* **REQUIREMENT**
Go through the records and filter out every line lacking the word "icon"; copy the lines that remain.

[Dataset entries]

___

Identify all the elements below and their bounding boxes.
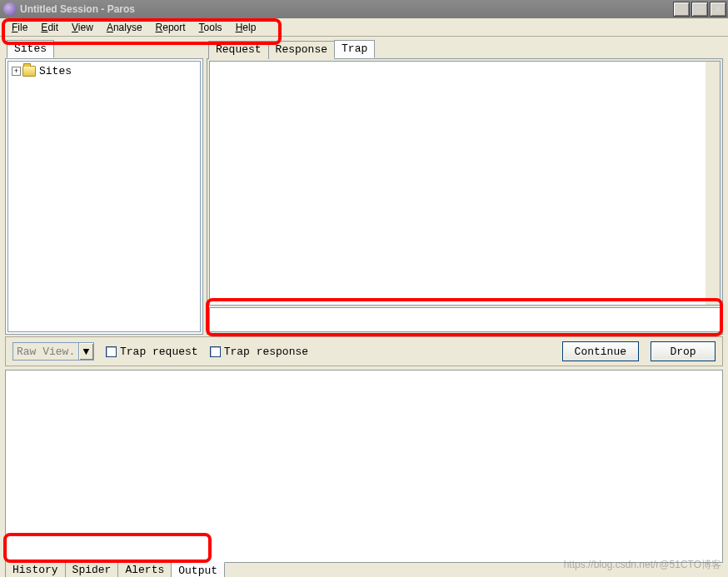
checkbox-icon <box>210 346 221 357</box>
menu-analyse[interactable]: Analyse <box>100 20 149 35</box>
bottom-output-panel[interactable] <box>5 370 723 563</box>
minimize-button[interactable]: _ <box>673 2 690 17</box>
raw-view-combo[interactable]: ▼ <box>12 342 94 361</box>
right-tab-strip: Request Response Trap <box>207 40 723 58</box>
watermark-text: https://blog.csdn.net/r@51CTO博客 <box>564 558 721 572</box>
tab-alerts[interactable]: Alerts <box>117 562 172 577</box>
tab-request[interactable]: Request <box>208 41 269 59</box>
sites-panel: Sites + Sites <box>5 40 203 335</box>
menu-help[interactable]: Help <box>229 20 263 35</box>
menu-view[interactable]: View <box>65 20 100 35</box>
tree-root-label: Sites <box>39 65 72 77</box>
menu-help-accel: H <box>236 22 243 33</box>
drop-button[interactable]: Drop <box>651 341 716 361</box>
window-title: Untitled Session - Paros <box>20 3 673 15</box>
sites-panel-box: + Sites <box>5 58 203 335</box>
trap-request-checkbox[interactable]: Trap request <box>106 346 198 358</box>
tab-response[interactable]: Response <box>268 41 335 59</box>
tab-output[interactable]: Output <box>171 562 225 577</box>
title-bar: Untitled Session - Paros _ □ × <box>0 0 728 18</box>
menu-file[interactable]: File <box>5 20 34 35</box>
trap-upper-textarea[interactable] <box>209 61 721 306</box>
continue-button[interactable]: Continue <box>562 341 639 361</box>
close-button[interactable]: × <box>710 2 726 17</box>
menu-edit[interactable]: Edit <box>34 20 65 35</box>
menu-view-accel: V <box>72 22 78 33</box>
checkbox-icon <box>106 346 117 357</box>
right-panel: Request Response Trap <box>207 40 723 335</box>
sites-tree[interactable]: + Sites <box>7 61 201 332</box>
tab-trap[interactable]: Trap <box>334 40 375 58</box>
middle-row: Sites + Sites Request Response Trap <box>0 37 728 335</box>
raw-view-combo-text <box>13 344 78 360</box>
folder-icon <box>22 66 36 77</box>
dropdown-arrow-icon[interactable]: ▼ <box>78 343 93 360</box>
expand-icon[interactable]: + <box>12 67 21 76</box>
maximize-button[interactable]: □ <box>691 2 708 17</box>
trap-request-label: Trap request <box>120 346 198 358</box>
trap-response-checkbox[interactable]: Trap response <box>210 346 308 358</box>
menu-analyse-accel: A <box>107 22 113 33</box>
trap-control-bar: ▼ Trap request Trap response Continue Dr… <box>5 336 723 366</box>
menu-report-accel: R <box>156 22 163 33</box>
tab-spider[interactable]: Spider <box>65 562 119 577</box>
menu-bar: File Edit View Analyse Report Tools Help <box>0 18 728 37</box>
menu-file-accel: F <box>12 22 17 33</box>
tab-history[interactable]: History <box>5 562 66 577</box>
sites-tab-strip: Sites <box>5 40 203 58</box>
menu-report[interactable]: Report <box>149 20 192 35</box>
menu-tools[interactable]: Tools <box>192 20 229 35</box>
trap-lower-textarea[interactable] <box>209 307 721 332</box>
menu-edit-accel: E <box>41 22 47 33</box>
trap-response-label: Trap response <box>224 346 308 358</box>
tab-sites[interactable]: Sites <box>7 40 54 58</box>
window-buttons: _ □ × <box>673 2 728 17</box>
tree-root-row[interactable]: + Sites <box>12 65 197 77</box>
menu-tools-accel: T <box>199 22 204 33</box>
app-icon <box>3 2 17 16</box>
trap-body <box>207 58 723 335</box>
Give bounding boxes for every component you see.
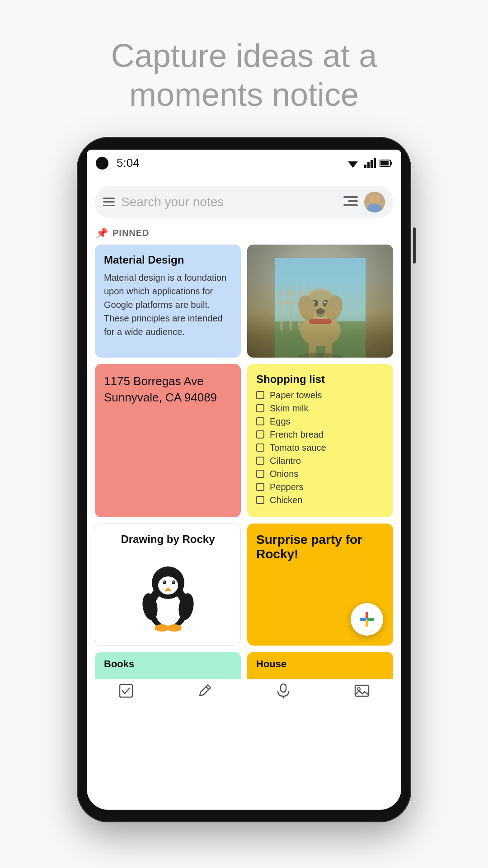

___

* **ANSWER SECTION**
checkbox-icon <box>210 346 221 357</box>
checkbox-icon <box>106 346 117 357</box>
folder-icon <box>22 66 36 77</box>
dropdown-arrow-icon[interactable]: ▼ <box>78 343 93 360</box>
expand-icon[interactable]: + <box>12 67 21 76</box>
app-icon <box>3 2 17 16</box>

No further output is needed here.